> _Aim of the exercise_: Return only the line that contains "Hier trifft kraftvoller Gesang auf moderne" and each line after it, through the last line of the data below, copied exactly.

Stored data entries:
══════════════════════════════

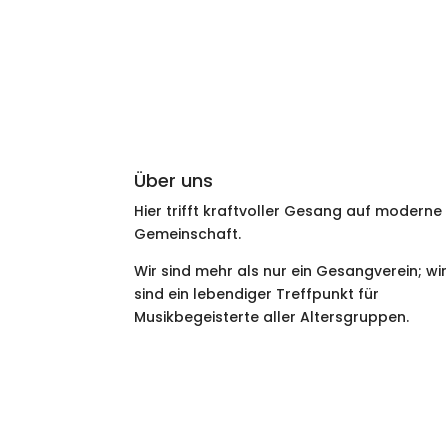
Über uns
Hier trifft kraftvoller Gesang auf moderne
Gemeinschaft.
Wir sind mehr als nur ein Gesangverein; wir
sind ein lebendiger Treffpunkt für
Musikbegeisterte aller Altersgruppen.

══════════════════════════════

> _Reply_:
Hier trifft kraftvoller Gesang auf moderne
Gemeinschaft.
Wir sind mehr als nur ein Gesangverein; wir
sind ein lebendiger Treffpunkt für
Musikbegeisterte aller Altersgruppen.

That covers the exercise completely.